Most diff(1) options are accepted and passed through, but are not documented here.
git and gitchars use git diff
with options to color-code the changed parts within changed lines. git shows words which were added in file2
in green and deleted words in red. gitchars highlights individual characters. These are the defaults; most git(1) diff options are accepted and passed through, such as --word-diff-regex.
--title-row [ROWNUMBER]
The row number containing column titles (first==1). Auto-detected by default if the choice is obvious. Specify zero if there are no titles.
--columns COLSPEC[,COLSPEC ...]
--columns -COLSPEC[,-COLSPEC ...]
Ignore differences in certain columns.
In the first form (not negated), the specified columns are used for comparisons and others are ignored when deciding if a row changed.
If COLSPECs are negated (prefixed by "-"), then those columns are ignored when deciding if a row changed.
COLSPEC may be a column title, a /regex/ or m{regex} matching a title, a column letter code (A, B, etc.), or an identifer as described in Spreadsheet::Edit.
--id-columns COLSPEC[,COLSPEC ...]
Specify columns which together uniquely identify records (i.e. rows).
Before running any "diff" operation, the data rows in each file are sorted using the specified columns as sort keys in the order given (comparison is alphabetic).
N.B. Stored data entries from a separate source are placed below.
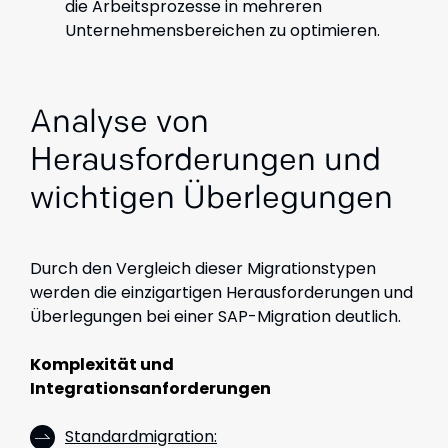
die Arbeitsprozesse in mehreren
Unternehmensbereichen zu optimieren.
Analyse von
Herausforderungen und
wichtigen Überlegungen
Durch den Vergleich dieser Migrationstypen
werden die einzigartigen Herausforderungen und
Überlegungen bei einer SAP-Migration deutlich.
Komplexität und
Integrationsanforderungen
Standardmigration
:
This puts corresponding rows in the same relative vertical position in each file, making it more likely that a change to a record is detected as a CHANGE and not as confusing separate DELETE and INSERT.
--no-sort-rows
disables this sorting so you can pre-sort the data yourself (for example, if "id columns" should be sorted numerically).
When using the default "native" diff algorithm, the original row numbers in each file are displayed in the results.
The following options apply only to the native method:
--always-show COLSPEC[,COLSPEC ...]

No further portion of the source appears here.